Before repeating the entries below, strip out every picture and keep all else as it is.

Document structure recognition data
::::

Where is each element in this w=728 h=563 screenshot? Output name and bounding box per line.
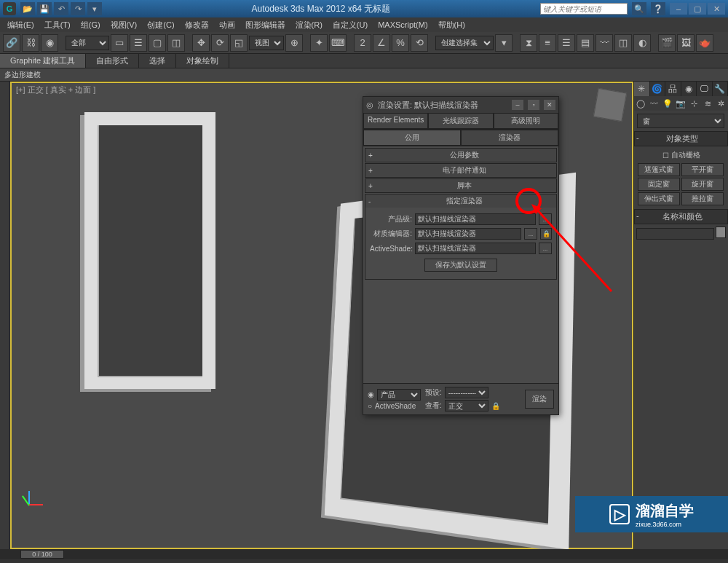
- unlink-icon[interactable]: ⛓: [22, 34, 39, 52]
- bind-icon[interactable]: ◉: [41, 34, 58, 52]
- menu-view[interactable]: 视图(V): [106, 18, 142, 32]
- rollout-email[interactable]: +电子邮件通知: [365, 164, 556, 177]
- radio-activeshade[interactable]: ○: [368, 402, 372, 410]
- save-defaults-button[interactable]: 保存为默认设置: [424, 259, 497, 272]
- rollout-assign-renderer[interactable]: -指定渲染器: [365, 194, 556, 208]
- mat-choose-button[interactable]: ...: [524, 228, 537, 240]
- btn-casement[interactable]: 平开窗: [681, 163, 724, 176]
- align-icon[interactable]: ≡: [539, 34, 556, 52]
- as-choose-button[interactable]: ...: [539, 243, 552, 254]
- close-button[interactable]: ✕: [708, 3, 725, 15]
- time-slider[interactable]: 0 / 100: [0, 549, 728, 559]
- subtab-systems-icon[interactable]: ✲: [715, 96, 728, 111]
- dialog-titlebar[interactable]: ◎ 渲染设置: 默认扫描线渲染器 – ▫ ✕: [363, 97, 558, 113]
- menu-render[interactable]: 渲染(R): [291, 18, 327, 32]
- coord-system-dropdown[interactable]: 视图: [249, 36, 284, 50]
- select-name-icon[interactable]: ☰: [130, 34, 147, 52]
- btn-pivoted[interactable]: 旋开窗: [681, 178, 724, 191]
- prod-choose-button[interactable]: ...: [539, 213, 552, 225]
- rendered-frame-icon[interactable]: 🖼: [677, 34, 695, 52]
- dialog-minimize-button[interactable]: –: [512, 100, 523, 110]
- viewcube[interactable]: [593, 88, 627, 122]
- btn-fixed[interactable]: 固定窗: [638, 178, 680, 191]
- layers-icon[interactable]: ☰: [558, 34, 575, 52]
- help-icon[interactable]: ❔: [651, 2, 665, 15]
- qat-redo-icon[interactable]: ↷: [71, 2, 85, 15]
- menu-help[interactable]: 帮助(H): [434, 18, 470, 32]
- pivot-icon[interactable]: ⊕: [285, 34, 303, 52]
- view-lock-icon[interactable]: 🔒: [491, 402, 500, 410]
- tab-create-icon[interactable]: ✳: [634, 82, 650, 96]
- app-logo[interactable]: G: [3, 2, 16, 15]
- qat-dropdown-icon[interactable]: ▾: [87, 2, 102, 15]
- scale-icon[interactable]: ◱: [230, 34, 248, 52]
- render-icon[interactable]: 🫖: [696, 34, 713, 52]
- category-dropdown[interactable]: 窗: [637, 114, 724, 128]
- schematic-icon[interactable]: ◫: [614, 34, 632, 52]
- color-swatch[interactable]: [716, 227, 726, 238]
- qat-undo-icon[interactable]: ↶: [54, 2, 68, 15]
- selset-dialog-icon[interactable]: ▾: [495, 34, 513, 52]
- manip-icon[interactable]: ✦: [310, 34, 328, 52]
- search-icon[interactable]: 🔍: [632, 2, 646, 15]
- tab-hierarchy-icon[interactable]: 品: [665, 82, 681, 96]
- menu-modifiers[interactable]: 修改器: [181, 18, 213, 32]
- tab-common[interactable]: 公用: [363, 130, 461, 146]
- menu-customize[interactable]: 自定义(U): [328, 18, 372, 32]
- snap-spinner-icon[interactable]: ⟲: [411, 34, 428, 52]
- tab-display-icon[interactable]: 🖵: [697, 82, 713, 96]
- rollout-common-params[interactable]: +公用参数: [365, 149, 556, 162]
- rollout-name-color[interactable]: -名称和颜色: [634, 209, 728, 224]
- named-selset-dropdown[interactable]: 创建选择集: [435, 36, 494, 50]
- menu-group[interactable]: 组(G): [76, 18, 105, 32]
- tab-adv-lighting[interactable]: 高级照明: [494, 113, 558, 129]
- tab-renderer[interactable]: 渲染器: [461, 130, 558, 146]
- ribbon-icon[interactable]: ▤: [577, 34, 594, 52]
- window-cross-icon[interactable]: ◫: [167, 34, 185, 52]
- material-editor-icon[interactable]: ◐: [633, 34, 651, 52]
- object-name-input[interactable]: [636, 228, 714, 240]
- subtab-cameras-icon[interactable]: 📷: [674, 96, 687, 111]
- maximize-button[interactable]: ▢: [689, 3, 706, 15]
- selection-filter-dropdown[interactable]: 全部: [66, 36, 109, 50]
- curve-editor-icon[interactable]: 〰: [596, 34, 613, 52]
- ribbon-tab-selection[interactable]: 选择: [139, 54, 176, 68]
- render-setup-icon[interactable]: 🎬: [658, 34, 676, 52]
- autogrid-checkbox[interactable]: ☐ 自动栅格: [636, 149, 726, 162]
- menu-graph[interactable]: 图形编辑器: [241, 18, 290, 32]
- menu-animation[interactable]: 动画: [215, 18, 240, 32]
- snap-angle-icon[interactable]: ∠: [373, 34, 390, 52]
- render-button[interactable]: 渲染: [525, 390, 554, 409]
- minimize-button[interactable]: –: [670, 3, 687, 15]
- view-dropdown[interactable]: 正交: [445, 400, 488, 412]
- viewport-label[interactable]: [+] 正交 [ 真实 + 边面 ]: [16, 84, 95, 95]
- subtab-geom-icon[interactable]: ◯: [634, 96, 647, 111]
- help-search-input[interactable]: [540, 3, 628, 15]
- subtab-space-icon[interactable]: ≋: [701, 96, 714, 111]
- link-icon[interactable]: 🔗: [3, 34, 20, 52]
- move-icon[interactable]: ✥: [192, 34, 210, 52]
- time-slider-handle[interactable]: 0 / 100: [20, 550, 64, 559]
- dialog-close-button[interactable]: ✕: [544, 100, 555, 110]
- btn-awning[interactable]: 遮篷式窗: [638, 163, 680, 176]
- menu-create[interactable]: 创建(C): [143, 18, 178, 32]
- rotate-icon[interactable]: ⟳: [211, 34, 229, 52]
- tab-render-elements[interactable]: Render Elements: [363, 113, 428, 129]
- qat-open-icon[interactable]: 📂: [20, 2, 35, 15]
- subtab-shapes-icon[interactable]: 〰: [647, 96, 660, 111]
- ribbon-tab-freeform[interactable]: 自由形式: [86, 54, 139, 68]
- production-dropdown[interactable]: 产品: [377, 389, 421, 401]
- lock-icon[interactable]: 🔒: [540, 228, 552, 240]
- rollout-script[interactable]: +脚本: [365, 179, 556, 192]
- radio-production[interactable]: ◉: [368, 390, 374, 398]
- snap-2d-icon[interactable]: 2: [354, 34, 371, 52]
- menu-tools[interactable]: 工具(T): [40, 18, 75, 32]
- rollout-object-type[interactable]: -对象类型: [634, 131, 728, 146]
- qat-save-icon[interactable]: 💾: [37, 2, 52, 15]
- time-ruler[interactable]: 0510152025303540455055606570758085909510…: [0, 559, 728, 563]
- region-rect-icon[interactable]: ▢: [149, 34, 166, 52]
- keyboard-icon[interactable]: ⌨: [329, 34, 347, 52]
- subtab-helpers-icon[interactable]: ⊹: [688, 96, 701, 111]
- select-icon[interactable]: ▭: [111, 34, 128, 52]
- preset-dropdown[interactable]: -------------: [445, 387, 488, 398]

::::

Your solution =>
Where is each element in this w=728 h=563 screenshot? Output name and bounding box per line.
- unlink-icon[interactable]: ⛓: [22, 34, 39, 52]
- bind-icon[interactable]: ◉: [41, 34, 58, 52]
- menu-view[interactable]: 视图(V): [106, 18, 142, 32]
- rollout-email[interactable]: +电子邮件通知: [365, 164, 556, 177]
- radio-activeshade[interactable]: ○: [368, 402, 372, 410]
- save-defaults-button[interactable]: 保存为默认设置: [424, 259, 497, 272]
- rollout-assign-renderer[interactable]: -指定渲染器: [365, 194, 556, 208]
- mat-choose-button[interactable]: ...: [524, 228, 537, 240]
- btn-casement[interactable]: 平开窗: [681, 163, 724, 176]
- align-icon[interactable]: ≡: [539, 34, 556, 52]
- as-choose-button[interactable]: ...: [539, 243, 552, 254]
- close-button[interactable]: ✕: [708, 3, 725, 15]
- time-slider[interactable]: 0 / 100: [0, 549, 728, 559]
- subtab-systems-icon[interactable]: ✲: [715, 96, 728, 111]
- dialog-titlebar[interactable]: ◎ 渲染设置: 默认扫描线渲染器 – ▫ ✕: [363, 97, 558, 113]
- menu-render[interactable]: 渲染(R): [291, 18, 327, 32]
- coord-system-dropdown[interactable]: 视图: [249, 36, 284, 50]
- select-name-icon[interactable]: ☰: [130, 34, 147, 52]
- btn-pivoted[interactable]: 旋开窗: [681, 178, 724, 191]
- prod-choose-button[interactable]: ...: [539, 213, 552, 225]
- rendered-frame-icon[interactable]: 🖼: [677, 34, 695, 52]
- dialog-minimize-button[interactable]: –: [512, 100, 523, 110]
- viewcube[interactable]: [593, 88, 627, 122]
- btn-fixed[interactable]: 固定窗: [638, 178, 680, 191]
- layers-icon[interactable]: ☰: [558, 34, 575, 52]
- help-icon[interactable]: ❔: [651, 2, 665, 15]
- qat-redo-icon[interactable]: ↷: [71, 2, 85, 15]
- menu-help[interactable]: 帮助(H): [434, 18, 470, 32]
- pivot-icon[interactable]: ⊕: [285, 34, 303, 52]
- view-lock-icon[interactable]: 🔒: [491, 402, 500, 410]
- tab-create-icon[interactable]: ✳: [634, 82, 650, 96]
- app-logo[interactable]: G: [3, 2, 16, 15]
- qat-dropdown-icon[interactable]: ▾: [87, 2, 102, 15]
- scale-icon[interactable]: ◱: [230, 34, 248, 52]
- render-icon[interactable]: 🫖: [696, 34, 713, 52]
- category-dropdown[interactable]: 窗: [637, 114, 724, 128]
- schematic-icon[interactable]: ◫: [614, 34, 632, 52]
- color-swatch[interactable]: [716, 227, 726, 238]
- qat-undo-icon[interactable]: ↶: [54, 2, 68, 15]
- selset-dialog-icon[interactable]: ▾: [495, 34, 513, 52]
- manip-icon[interactable]: ✦: [310, 34, 328, 52]
- search-icon[interactable]: 🔍: [632, 2, 646, 15]
- tab-hierarchy-icon[interactable]: 品: [665, 82, 681, 96]
- menu-modifiers[interactable]: 修改器: [181, 18, 213, 32]
- tab-common[interactable]: 公用: [363, 130, 461, 146]
- menu-customize[interactable]: 自定义(U): [328, 18, 372, 32]
- snap-spinner-icon[interactable]: ⟲: [411, 34, 428, 52]
- tab-display-icon[interactable]: 🖵: [697, 82, 713, 96]
- rollout-common-params[interactable]: +公用参数: [365, 149, 556, 162]
- rollout-name-color[interactable]: -名称和颜色: [634, 209, 728, 224]
- named-selset-dropdown[interactable]: 创建选择集: [435, 36, 494, 50]
- menu-group[interactable]: 组(G): [76, 18, 105, 32]
- tab-adv-lighting[interactable]: 高级照明: [494, 113, 558, 129]
- tab-renderer[interactable]: 渲染器: [461, 130, 558, 146]
- ribbon-icon[interactable]: ▤: [577, 34, 594, 52]
- window-cross-icon[interactable]: ◫: [167, 34, 185, 52]
- material-editor-icon[interactable]: ◐: [633, 34, 651, 52]
- object-name-input[interactable]: [636, 228, 714, 240]
- subtab-cameras-icon[interactable]: 📷: [674, 96, 687, 111]
- maximize-button[interactable]: ▢: [689, 3, 706, 15]
- selection-filter-dropdown[interactable]: 全部: [66, 36, 109, 50]
- curve-editor-icon[interactable]: 〰: [596, 34, 613, 52]
- ribbon-tab-selection[interactable]: 选择: [139, 54, 176, 68]
- render-setup-icon[interactable]: 🎬: [658, 34, 676, 52]
- autogrid-checkbox[interactable]: ☐ 自动栅格: [636, 149, 726, 162]
- menu-graph[interactable]: 图形编辑器: [241, 18, 290, 32]
- menu-animation[interactable]: 动画: [215, 18, 240, 32]
- snap-angle-icon[interactable]: ∠: [373, 34, 390, 52]
- render-button[interactable]: 渲染: [525, 390, 554, 409]
- minimize-button[interactable]: –: [670, 3, 687, 15]
- view-dropdown[interactable]: 正交: [445, 400, 488, 412]
- viewport-label[interactable]: [+] 正交 [ 真实 + 边面 ]: [16, 84, 95, 95]
- subtab-geom-icon[interactable]: ◯: [634, 96, 647, 111]
- help-search-input[interactable]: [540, 3, 628, 15]
- subtab-space-icon[interactable]: ≋: [701, 96, 714, 111]
- link-icon[interactable]: 🔗: [3, 34, 20, 52]
- move-icon[interactable]: ✥: [192, 34, 210, 52]
- time-slider-handle[interactable]: 0 / 100: [20, 550, 64, 559]
- dialog-close-button[interactable]: ✕: [544, 100, 555, 110]
- btn-awning[interactable]: 遮篷式窗: [638, 163, 680, 176]
- menu-create[interactable]: 创建(C): [143, 18, 178, 32]
- rotate-icon[interactable]: ⟳: [211, 34, 229, 52]
- tab-render-elements[interactable]: Render Elements: [363, 113, 428, 129]
- qat-open-icon[interactable]: 📂: [20, 2, 35, 15]
- subtab-shapes-icon[interactable]: 〰: [647, 96, 660, 111]
- ribbon-tab-freeform[interactable]: 自由形式: [86, 54, 139, 68]
- production-dropdown[interactable]: 产品: [377, 389, 421, 401]
- lock-icon[interactable]: 🔒: [540, 228, 552, 240]
- rollout-script[interactable]: +脚本: [365, 179, 556, 192]
- radio-production[interactable]: ◉: [368, 390, 374, 398]
- snap-2d-icon[interactable]: 2: [354, 34, 371, 52]
- menu-tools[interactable]: 工具(T): [40, 18, 75, 32]
- rollout-object-type[interactable]: -对象类型: [634, 131, 728, 146]
- qat-save-icon[interactable]: 💾: [37, 2, 52, 15]
- time-ruler[interactable]: 0510152025303540455055606570758085909510…: [0, 559, 728, 563]
- region-rect-icon[interactable]: ▢: [149, 34, 166, 52]
- keyboard-icon[interactable]: ⌨: [329, 34, 347, 52]
- subtab-helpers-icon[interactable]: ⊹: [688, 96, 701, 111]
- select-icon[interactable]: ▭: [111, 34, 128, 52]
- preset-dropdown[interactable]: -------------: [445, 387, 488, 398]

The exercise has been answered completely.